** Opening MATERIAL FOR THIS EXERCISE block **

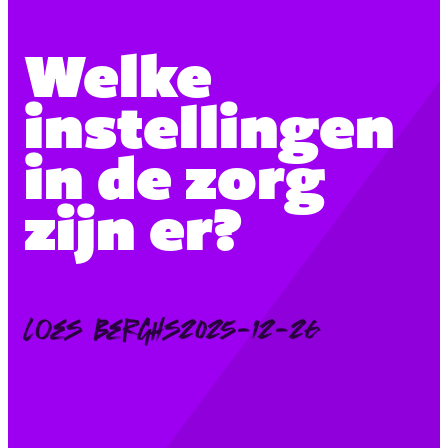
Welke
instellingen
in de zorg
zijn er?
Posted
Loes Berghs
2025-12-26
by:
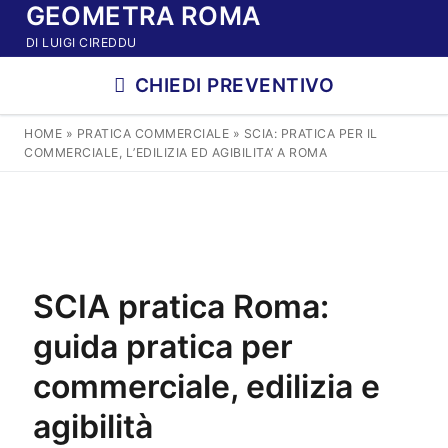
GEOMETRA ROMA
Vai
al
DI LUIGI CIREDDU
contenuto
CHIEDI PREVENTIVO
HOME
»
PRATICA COMMERCIALE
»
SCIA: PRATICA PER IL
COMMERCIALE, L’EDILIZIA ED AGIBILITA’ A ROMA
SCIA pratica Roma:
guida pratica per
commerciale, edilizia e
agibilità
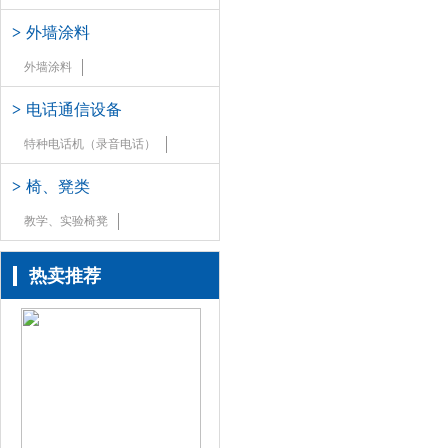
>
外墙涂料
外墙涂料
>
电话通信设备
特种电话机（录音电话）
>
椅、凳类
教学、实验椅凳
热卖推荐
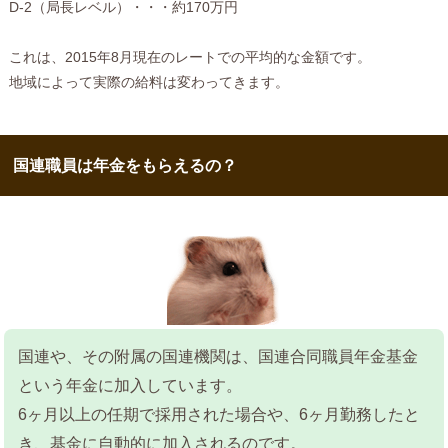
D-2（局長レベル）・・・約170万円
これは、2015年8月現在のレートでの平均的な金額です。
地域によって実際の給料は変わってきます。
国連職員は年金をもらえるの？
国連や、その附属の国連機関は、国連合同職員年金基金
という年金に加入しています。
6ヶ月以上の任期で採用された場合や、6ヶ月勤務したと
き、基金に自動的に加入されるのです。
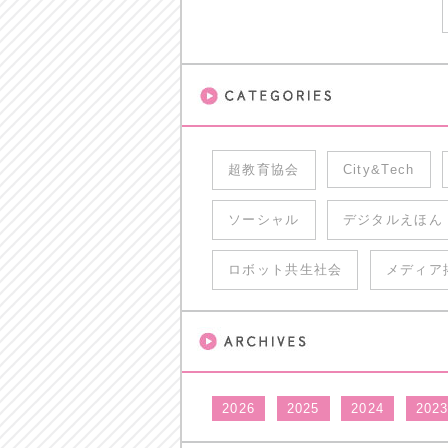
超教育協会
City&Tech
ソーシャル
デジタルえほん
ロボット共生社会
メディア
2026
2025
2024
202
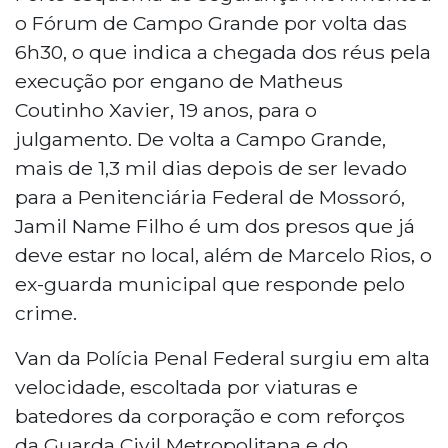
o Fórum de Campo Grande por volta das
6h30, o que indica a chegada dos réus pela
execução por engano de Matheus
Coutinho Xavier, 19 anos, para o
julgamento. De volta a Campo Grande,
mais de 1,3 mil dias depois de ser levado
para a Penitenciária Federal de Mossoró,
Jamil Name Filho é um dos presos que já
deve estar no local, além de Marcelo Rios, o
ex-guarda municipal que responde pelo
crime.
Van da Polícia Penal Federal surgiu em alta
velocidade, escoltada por viaturas e
batedores da corporação e com reforços
da Guarda Civil Metropolitana e do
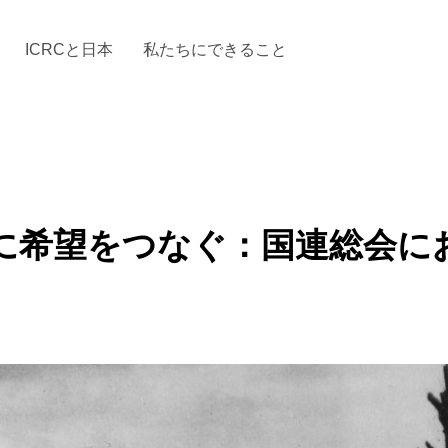
ICRCと日本
私たちにできること
と「国際人道法」とICRC
加する
場からの活動報告
駐日代表のご紹介
お知らせ・ニュース一覧
駐日代表部の使命
ICRCの財政
「赤十
に希望をつなぐ：国連総会にお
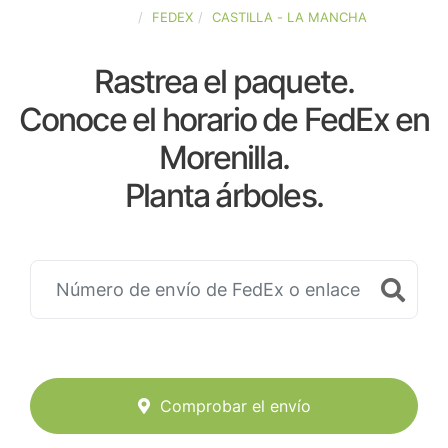
ESPAÑA
FEDEX
CASTILLA - LA MANCHA
Rastrea el paquete.
Conoce el horario de FedEx en
Morenilla.
Planta árboles.
Comprobar el envío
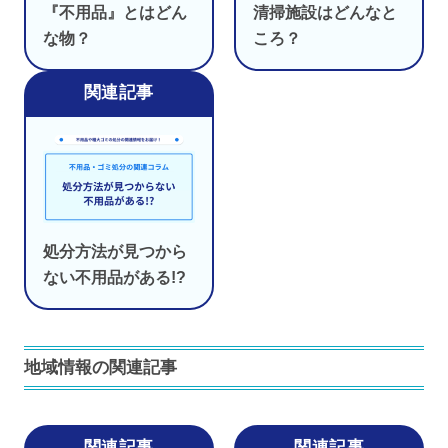
『不用品』とはどん
清掃施設はどんなと
な物？
ころ？
処分方法が見つから
ない不用品がある!?
地域情報の関連記事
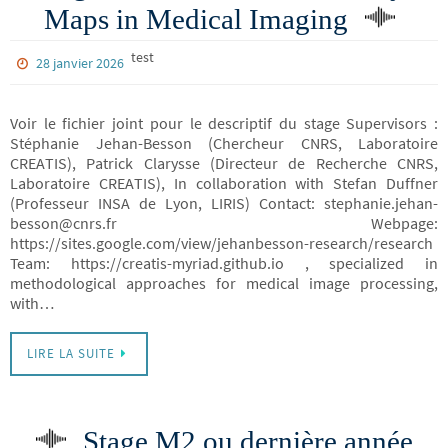
Maps in Medical Imaging
test
28 janvier 2026
Voir le fichier joint pour le descriptif du stage Supervisors :
Stéphanie Jehan-Besson (Chercheur CNRS, Laboratoire
CREATIS), Patrick Clarysse (Directeur de Recherche CNRS,
Laboratoire CREATIS), In collaboration with Stefan Duffner
(Professeur INSA de Lyon, LIRIS) Contact: stephanie.jehan-
besson@cnrs.fr Webpage:
https://sites.google.com/view/jehanbesson-research/research
Team: https://creatis-myriad.github.io , specialized in
methodological approaches for medical image processing,
with…
LIRE LA SUITE
Stage M2 ou dernière année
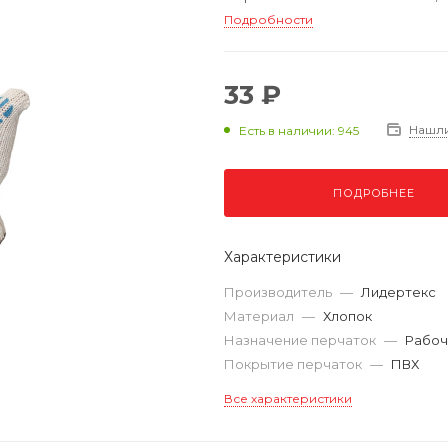
Подробности
33 ₽
Нашл
Есть в наличии: 945
ПОДРОБНЕЕ
Характеристики
Производитель
—
Лидертекс
Материал
—
Хлопок
Назначение перчаток
—
Рабоч
Покрытие перчаток
—
ПВХ
Все характеристики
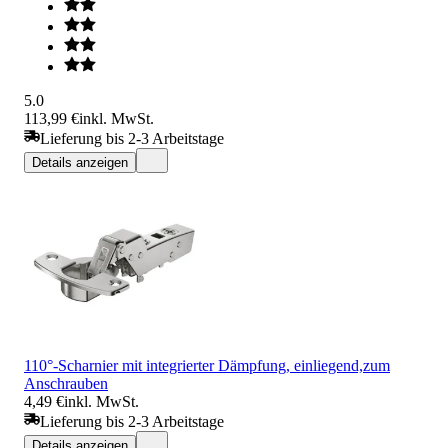
5.0
113,99 €
inkl. MwSt.
Lieferung bis 2-3 Arbeitstage
Details anzeigen
110°-Scharnier mit integrierter Dämpfung, einliegend,zum
Anschrauben
4,49 €
inkl. MwSt.
Lieferung bis 2-3 Arbeitstage
Details anzeigen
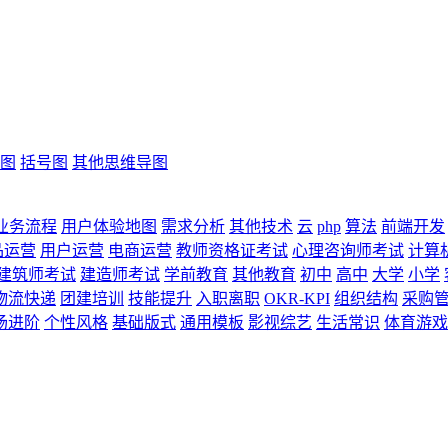
图
括号图
其他思维导图
业务流程
用户体验地图
需求分析
其他技术
云
php
算法
前端开发
品运营
用户运营
电商运营
教师资格证考试
心理咨询师考试
计算
建筑师考试
建造师考试
学前教育
其他教育
初中
高中
大学
小学
物流快递
团建培训
技能提升
入职离职
OKR-KPI
组织结构
采购
场进阶
个性风格
基础版式
通用模板
影视综艺
生活常识
体育游戏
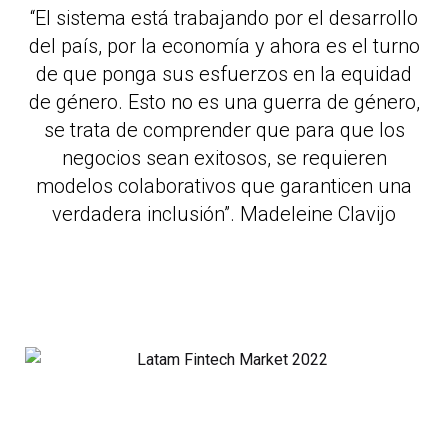
“El sistema está trabajando por el desarrollo
del país, por la economía y ahora es el turno
de que ponga sus esfuerzos en la equidad
de género. Esto no es una guerra de género,
se trata de comprender que para que los
negocios sean exitosos, se requieren
modelos colaborativos que garanticen una
verdadera inclusión”. Madeleine Clavijo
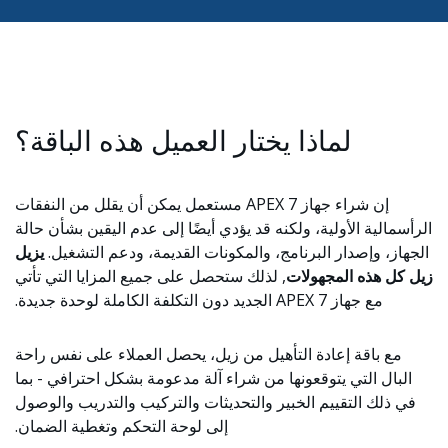
لماذا يختار العميل هذه الباقة؟
إن شراء جهاز APEX 7 مستعمل يمكن أن يقلل من النفقات
الرأسمالية الأولية، ولكنه قد يؤدي أيضًا إلى عدم اليقين بشأن حالة
الجهاز، وإصدار البرنامج، والمكونات القديمة، ودعم التشغيل.
يزيل
زيل كل هذه المجهولات
, لذلك ستحصل على جميع المزايا التي تأتي
مع جهاز APEX 7 الجديد دون التكلفة الكاملة لوحدة جديدة.
مع باقة إعادة التأهيل من زيل، يحصل العملاء على نفس راحة
البال التي يتوقعونها من شراء آلة مدعومة بشكل احترافي - بما
في ذلك التقييم الخبير والتحديثات والتركيب والتدريب والوصول
إلى لوحة التحكم وتغطية الضمان.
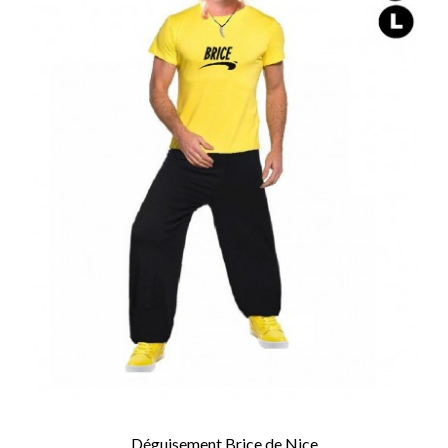
Déguisement Brice de Nice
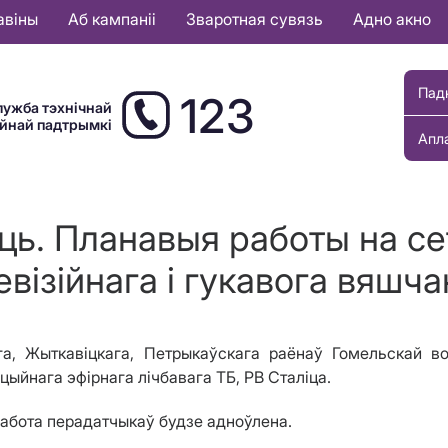
авіны
Аб кампаніі
Зваротная сувязь
Адно акно
Пад
123
лужба тэхнічнай
ыйнай падтрымкі
Апл
ць. Планавыя работы на с
евізійнага і гукавога вяшча
га, Жыткавіцкага, Петрыкаўскага
раёнаў
Гомельскай в
ыйнага эфірнага лічбавага ТБ, РВ Сталіца.
работа перадатчыкаў будзе адноўлена.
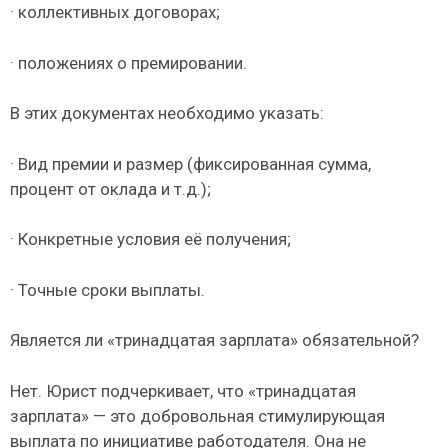
· коллективных договорах;
· положениях о премировании.
В этих документах необходимо указать:
· Вид премии и размер (фиксированная сумма,
процент от оклада и т.д.);
· Конкретные условия её получения;
· Точные сроки выплаты.
Является ли «тринадцатая зарплата» обязательной?
Нет. Юрист подчеркивает, что «тринадцатая
зарплата» — это добровольная стимулирующая
выплата по инициативе работодателя. Она не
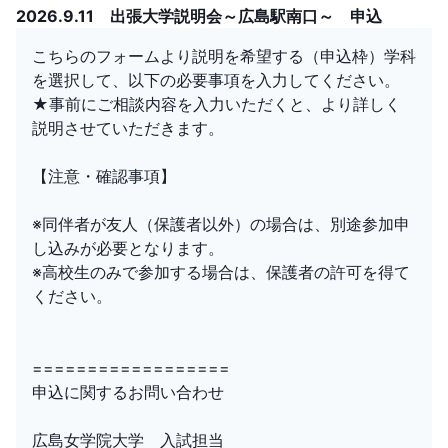
2026.9.11 出張大学説明会～広島駅南口～ 申込
こちらのフォームより説明を希望する（申込枠）学科
を選択して、以下の必要事項を入力してください。
★事前にご相談内容を入力いただくと、より詳しく
説明させていただきます。
【注意・確認事項】
※同伴者が友人（保護者以外）の場合は、別途参加申
し込みが必要となります。
※高校生のみで参加する場合は、保護者の許可を得て
ください。
==================
申込に関するお問い合わせ
広島女学院大学 入試担当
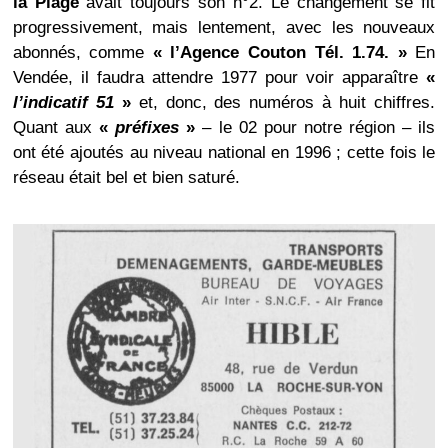
la Plage
avait toujours son n°2. Le changement se fit
progressivement, mais lentement, avec les nouveaux
abonnés, comme
« l’Agence Couton Tél. 1.74. »
En
Vendée, il faudra attendre 1977 pour voir apparaître
«
l’indicatif 51
»
et, donc, des numéros à huit chiffres.
Quant aux
«
préfixes
»
– le 02 pour notre région – ils
ont été ajoutés au niveau national en 1996 ; cette fois le
réseau était bel et bien saturé.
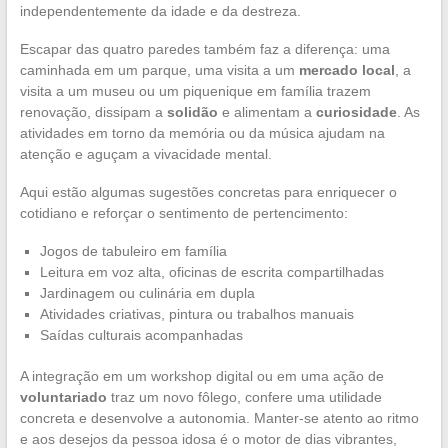
independentemente da idade e da destreza.
Escapar das quatro paredes também faz a diferença: uma
caminhada em um parque, uma visita a um
mercado local
, a
visita a um museu ou um piquenique em família trazem
renovação, dissipam a
solidão
e alimentam a
curiosidade
. As
atividades em torno da memória ou da música ajudam na
atenção e aguçam a vivacidade mental.
Aqui estão algumas sugestões concretas para enriquecer o
cotidiano e reforçar o sentimento de pertencimento:
Jogos de tabuleiro em família
Leitura em voz alta, oficinas de escrita compartilhadas
Jardinagem ou culinária em dupla
Atividades criativas, pintura ou trabalhos manuais
Saídas culturais acompanhadas
A integração em um workshop digital ou em uma ação de
voluntariado
traz um novo fôlego, confere uma utilidade
concreta e desenvolve a autonomia. Manter-se atento ao ritmo
e aos desejos da pessoa idosa é o motor de dias vibrantes,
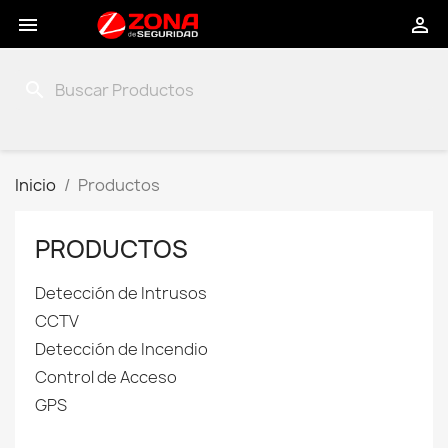


search
Inicio
Productos
PRODUCTOS

Detección de Intrusos

CCTV

Detección de Incendio

Control de Acceso

GPS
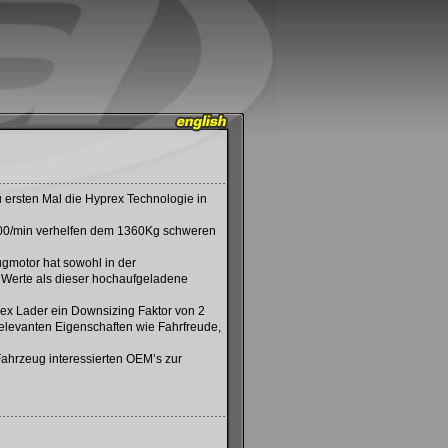
u ersten Mal die Hyprex Technologie in
0/min verhelfen dem 1360Kg schweren
ugmotor hat sowohl in der
 Werte als dieser hochaufgeladene
rex Lader ein Downsizing Faktor von 2
elevanten Eigenschaften wie Fahrfreude,
Fahrzeug interessierten OEM’s zur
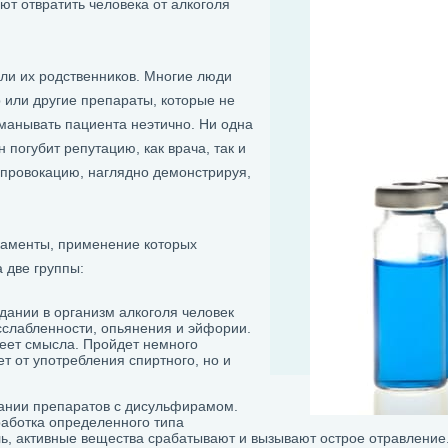
т отвратить человека от алкоголя
или их родственников. Многие люди
 или другие препараты, которые не
обманывать пациента неэтично. Ни одна
н погубит репутацию, как врача, так и
т провокацию, наглядно демонстрируя,
каменты, применение которых
 две группы:
ании в организм алкоголя человек
сслабленности, опьянения и эйфории.
меет смысла. Пройдет немного
т от употребления спиртного, но и
вании препаратов с дисульфирамом.
работка определенного типа
ль, активные вещества срабатывают и вызывают острое отравление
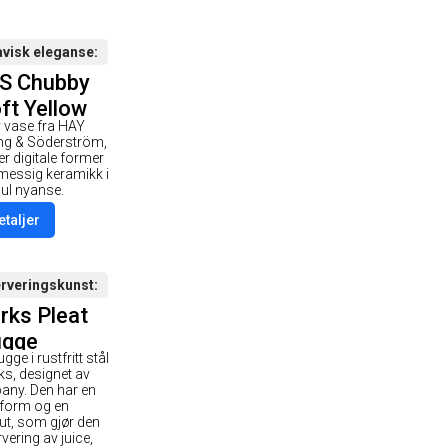
visk eleganse
S Chubby
ft Yellow
v vase fra HAY
ng & Söderström,
 digitale former
essig keramikk i
ul nyanse.
etaljer
erveringskunst
ks Pleat
gge
ge i rustfritt stål
s, designet av
any. Den har en
 form og en
tut, som gjør den
rvering av juice,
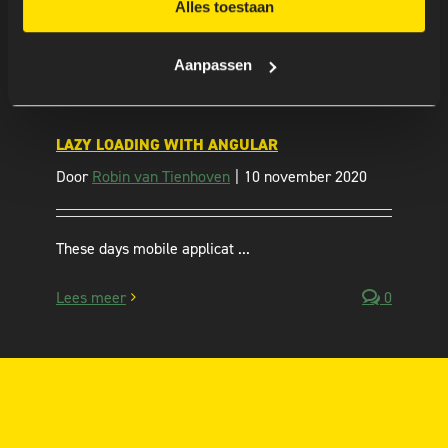
Alles toestaan
Aanpassen
LAZY LOADING WITH ANGULAR
Door
Robin van Tienhoven
|
10 november 2020
These days mobile applicat ...
Lees meer
0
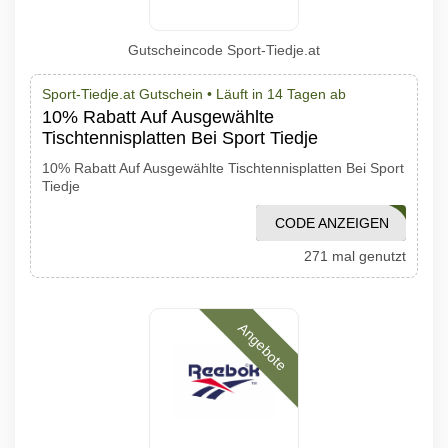
Gutscheincode Sport-Tiedje.at
Sport-Tiedje.at Gutschein •
Läuft in 14 Tagen ab
10% Rabatt Auf Ausgewählte
Tischtennisplatten Bei Sport Tiedje
10% Rabatt Auf Ausgewählte Tischtennisplatten Bei Sport
Tiedje
CODE ANZEIGEN
TT-10-32
271 mal genutzt
Angebote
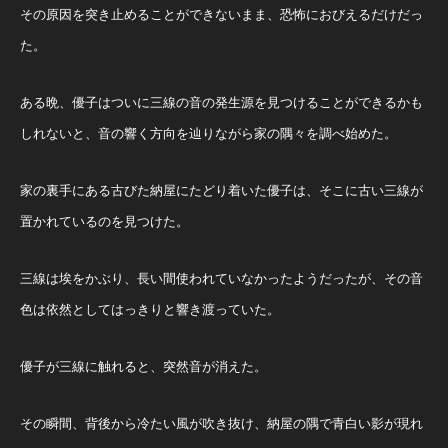
その原因を突き止めることができないまま、恐怖におびえるだけだっ
た。
ある晩、優子はついに三線の音の発生源を見つけることができるかも
しれないと、音の響く方向を辿りながら家の隅々を調べ始めた。
家の裏手にある古びた納屋にたどり着いた優子は、そこに古い三線が
置かれているのを見つけた。
三線は埃をかぶり、長い間使われていなかったようだったが、その音
色は依然としてはっきりと響き渡っていた。
優子が三線に触れると、突然音が消えた。
その瞬間、背後から冷たい風が吹き抜け、納屋の隅で青白い影が現れ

** Closing MATERIAL FOR THIS EXERCISE block **

• [TASK ITEM]: Reply with nothing but a number: how many lines of the entries above contain the string "Rabatt"?

• [RESPONSE]: 2